Fix a task fingerprinting bug#2740

Open
mkeeler wants to merge 1 commit intogo-task:mainfrom
mkeeler:watch-rebuild-single
Open

Fix a task fingerprinting bug#2740
mkeeler wants to merge 1 commit intogo-task:mainfrom
mkeeler:watch-rebuild-single

Conversation

@mkeeler
Copy link
Copy Markdown

@mkeeler mkeeler commented Mar 12, 2026

Task Fingerprinting Bug

The first commit in this PR fixes a bug where two task invocations (such as in a for loop) inadvertently where writing the checksum or timestamp files for the task to the same location even though the tasks were executed with different arguments causing them to have different sources.

Reproduction

version: 3

tasks:
  copy:
    sources:
      - '**/*.in'
    generates:
      - '**/*.out'
    cmds:
      - for: sources
        task: copy:single
        vars:
          SOURCE: "{{.ITEM}}"
          TARGET: '{{.ITEM | replace ".in" ".out"}}'

  copy:single:
    sources:
      - '{{.SOURCE}}'
    generates:
      - '{{.TARGET}}'
    cmds: 
      - cp "{{.SOURCE}}" "{{.TARGET}}"
  1. Run: echo 1 >1.in && echo 2 >2.in
  2. Run: task copy
    • This will run the copy:single once for each *.in file
  3. Run: echo 2.2 > 2.in
    • _This will run the copy:single task twice again with neither showing as up to date.

Because only 2.in was changed, I was expecting the task to show one copy:single task as up to date and then re-copy 2.in to 2.out.

Fix

Instead of writing out the checksum/timestamps to a single file within the respective directory, the task is first fingerprinted. So instead of the copy:single task here recording the checksum/timestamp in a single copy-single file, it will take a hash of the normalized task name, working directory of the task and the declared sources/generates and store the checksum in copy-single-<hash>. This allows each distinct invocation of the sub-task with different arguments to independently manage whether it is up to date.

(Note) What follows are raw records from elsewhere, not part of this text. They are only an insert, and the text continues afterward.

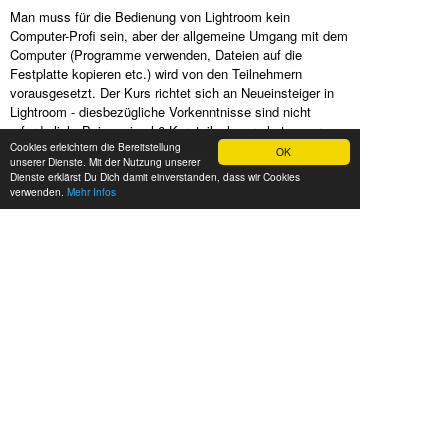
Man muss für die Bedienung von Lightroom kein
Computer-Profi sein, aber der allgemeine Umgang mit dem
Computer (Programme verwenden, Dateien auf die
Festplatte kopieren etc.) wird von den Teilnehmern
vorausgesetzt. Der Kurs richtet sich an Neueinsteiger in
Lightroom - diesbezügliche Vorkenntnisse sind nicht
erforderlich. Bei maximal 6 Kursteilnehmern hat unser
Cookies erleichtern die Bereitstellung
erfahrener Fototrainer genügend Luft, um auf Deine
OK
unserer Dienste. Mit der Nutzung unserer
individuellen Wünsche und Fragen einzugehen. Dich in
Dienste erklärst Du Dich damit einverstanden, dass wir Cookies
Deiner Fotografie voranzubringen ist unser Ziel und die
verwenden.
Mehr Infos
lockere, kreative Kursatmosphäre schafft dafür die richtige
Umgebung.
Bist Du unsicher, ob Du Lightroom oder Photoshop
zur Bildbearbeitung verwenden sollst?
Dann schau Dir doch mal unsere
Häufigen Fragen
an.
TECHNISCHE
VORAUSSETZUNGEN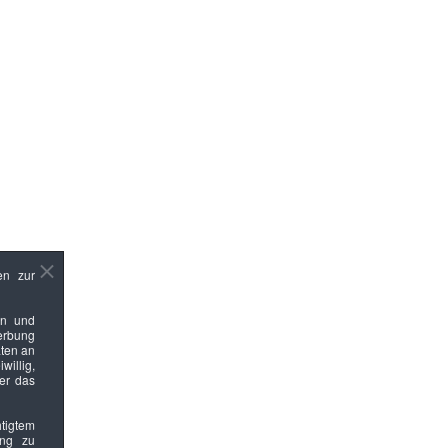
en zur
en und
Werbung
ten an
willig,
ber das
htigtem
ung zu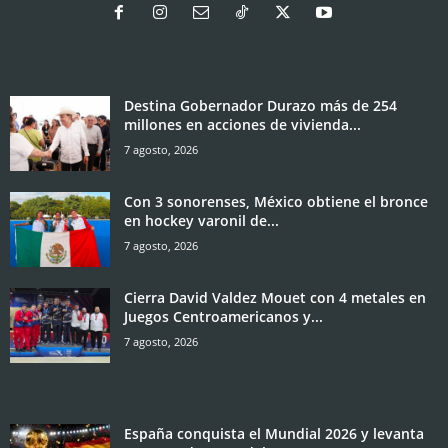
Destina Gobernador Durazo más de 254
millones en acciones de vivienda...
7 agosto, 2026
Con 3 sonorenses, México obtiene el bronce
en hockey varonil de...
7 agosto, 2026
Cierra David Valdez Mouet con 4 metales en
Juegos Centroamericanos y...
7 agosto, 2026
España conquista el Mundial 2026 y levanta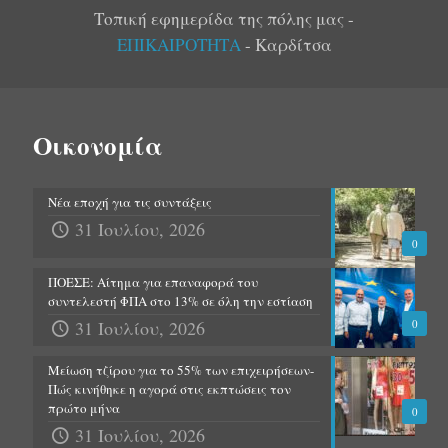
Τοπική εφημερίδα της πόλης μας -
ΕΠΙΚΑΙΡΟΤΗΤΑ
- Καρδίτσα
Οικονομία
Νέα εποχή για τις συντάξεις
31 Ιουλίου, 2026
0
ΠΟΕΣΕ: Αίτημα για επαναφορά του
συντελεστή ΦΠΑ στο 13% σε όλη την εστίαση
31 Ιουλίου, 2026
0
Μείωση τζίρου για το 55% των επιχειρήσεων-
Πώς κινήθηκε η αγορά στις εκπτώσεις τον
πρώτο μήνα
0
31 Ιουλίου, 2026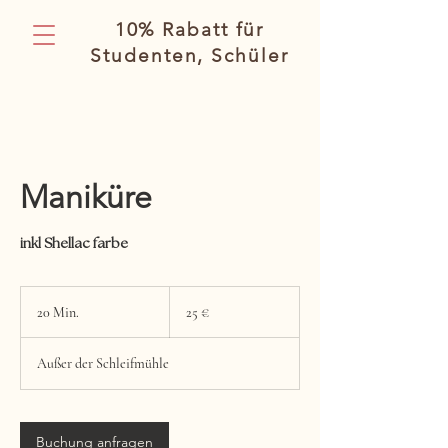
10% Rabatt für
Studenten, Schüler
Maniküre
inkl Shellac farbe
25
Euro
20 Min.
2
25 €
0
M
Außer der Schleifmühle
i
n
.
Buchung anfragen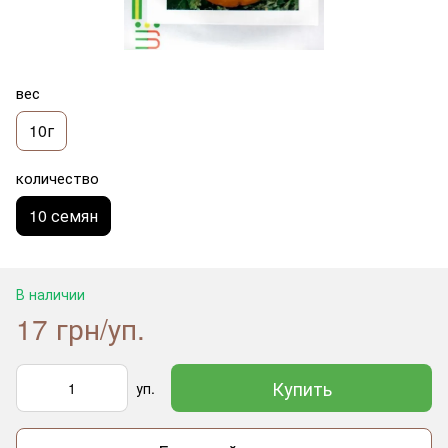
вес
10г
количество
10 семян
В наличии
17 грн/уп.
Купить
уп.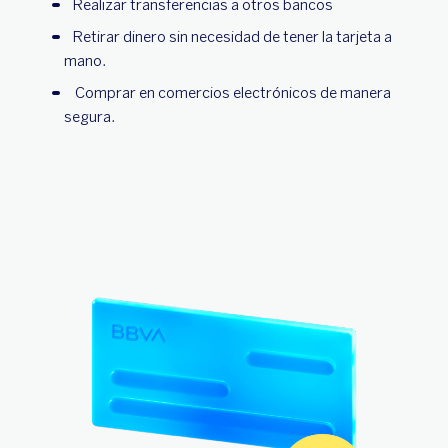
Realizar transferencias a otros bancos
Retirar dinero sin necesidad de tener la tarjeta a
mano.
Comprar en comercios electrónicos de manera
segura.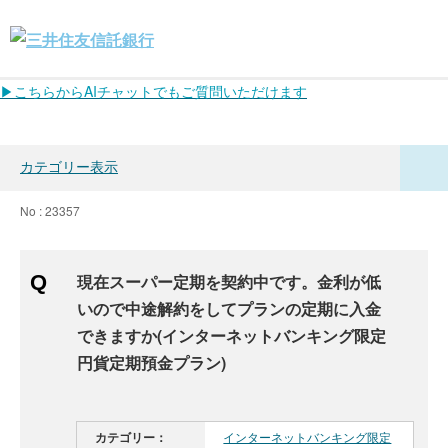
▶こちらからAIチャットでもご質問いただけます
カテゴリー表示
No : 23357
現在スーパー定期を契約中です。金利が低
いので中途解約をしてプランの定期に入金
できますか(インターネットバンキング限定
円貨定期預金プラン)
カテゴリー：
インターネットバンキング限定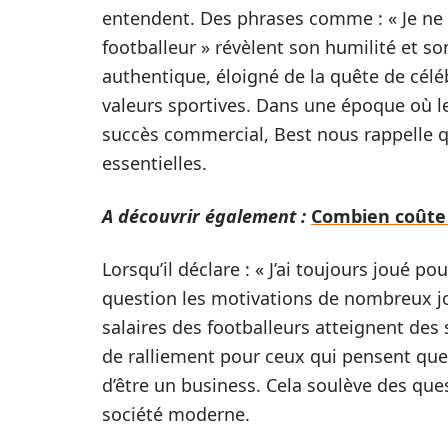
entendent. Des phrases comme : « Je ne 
footballeur » révèlent son humilité et so
authentique, éloigné de la quête de cél
valeurs sportives. Dans une époque où l
succès commercial, Best nous rappelle que
essentielles.
A découvrir également :
Combien coûte 
Lorsqu’il déclare : « J’ai toujours joué po
question les motivations de nombreux j
salaires des footballeurs atteignent des
de ralliement pour ceux qui pensent que 
d’être un business. Cela soulève des que
société moderne.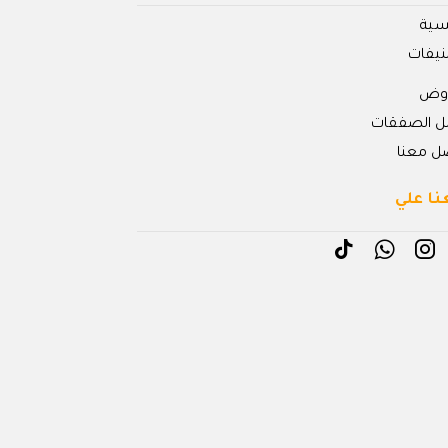
يسية
نيفات
روض
ل الصفقات
ل معنا
نا علي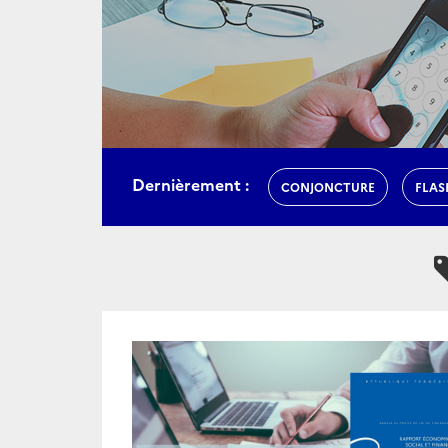
Dernièrement :
CONJONCTURE
FLAS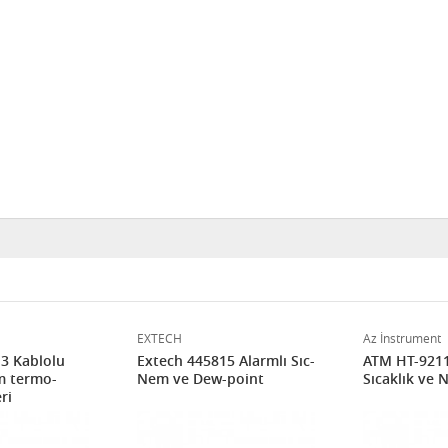
EXTECH
Az İnstrument
3 Kablolu
Extech 445815 Alarmlı Sıc-
ATM HT-9211 
m termo-
Nem ve Dew-point
Sıcaklık ve 
ri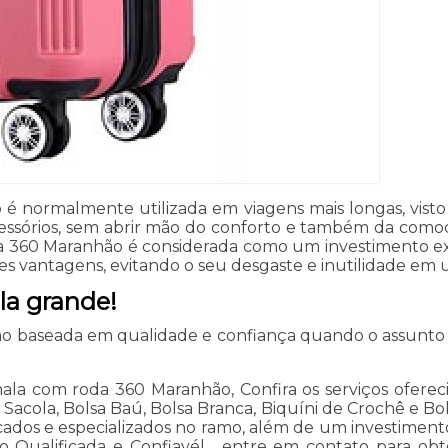
é normalmente utilizada em viagens mais longas, visto
essórios, sem abrir mão do conforto e também da comod
oda 360 Maranhão é considerada como um investimento e
res vantagens, evitando o seu desgaste e inutilidade e
a grande!
ção baseada em qualidade e confiança quando o assunto
ala com roda 360 Maranhão, Confira os serviços ofereci
 Sacola, Bolsa Baú, Bolsa Branca, Biquíni de Crochê e Bo
ficados e especializados no ramo, além de um investime
Qualificada e Confiavél , entre em contato para obter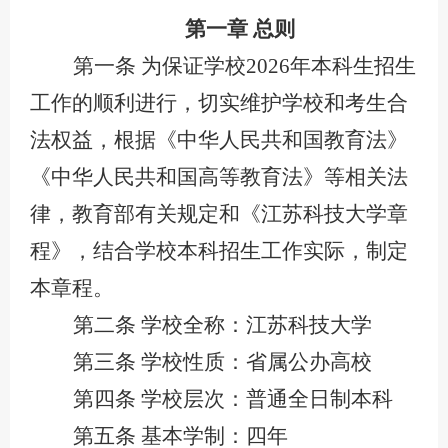
第一章
总则
第一条
为保证学校
202
6
年本科生招生
工作的顺利进行，切实维护学校和考生合
法权益，根据《中华人民共和国教育法》
《中华人民共和国高等教育法》等相关法
律，教育部有关规定和《江苏科技大学章
程》，结合学校本科招生工作实际，制定
本章程。
第二条
学校全称：江苏科技大学
第三条
学校性质：省属公办高校
第四条
学校层次：普通全日制本科
第五条
基本学制：四年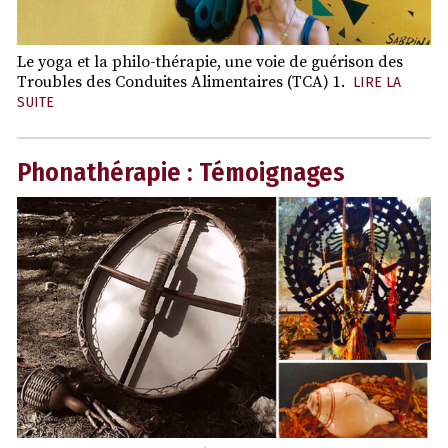
Le yoga et la philo-thérapie, une voie de guérison des
Troubles des Conduites Alimentaires (TCA) 1.
LIRE LA
SUITE
Phonathérapie : Témoignages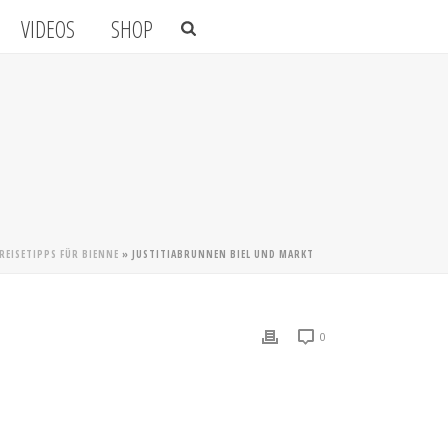
VIDEOS
SHOP
REISETIPPS FÜR BIENNE
»
JUSTITIABRUNNEN BIEL UND MARKT
0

Previously this PR also contained another fix but that has since been rolled into #2743

Task Watch Cancellation Bug

The pre-existing task watching code had a bug where once an event occurred it would
spawn go routines to process all tasks in the background and continue the loop. If an
event occurs, it would cancel the context used to run those previous go routines and > restart everything. In some scenarios this works fine such as when the generated
files do not reside within the same directory being watches. When the generated files
do reside in the same directory, the first task generating its output causes an
fsnotify event to be triggered which then cancels the context. This is racey, but if
the tasks are longer running it can eventually cancel the task resulting in other
sub-tasks not being executed. This doesn't result in an infinite loop because prior
to executing the task the fingerprint is checked and updated to prevent subsequent
runs.

The root cause of all of the bad behavior of not running the tasks to completion is
that the context is cancelled when it shouldn't be (an fsnotify event comes in for
something that is not one of the sources).

Reproduction

version: 3

tasks:
  copy:
    sources:
      - '**/*.in'
    generates:
      - '**/*.out'
    cmds:
      - for: sources
        task: copy:single
        vars:
          SOURCE: "{{.ITEM}}"
          TARGET: '{{.ITEM | replace ".in" ".out"}}'

  copy:single:
    sources:
      - '{{.SOURCE}}'
    generates:
      - '{{.TARGET}}'
    cmds: 
      - cp "{{.SOURCE}}" "{{.TARGET}}"
      # this is the main difference from the first bugs reproduction yaml
      # the sleep here ensures that tasks are "long running" allowing
      # time for the context cancellation to happen and prevent running
      # all the tasks
      - sleep 3
  1. Run: echo 1 >1.in && echo 2 >2.in
  2. Run: task -w copy
    • This will run the copy:single only once. It never gets around to executing
      the copy for the 2.in file
  3. In another terminal, run: echo 2.2 > 2.in
    • This will run the copy:single only once again.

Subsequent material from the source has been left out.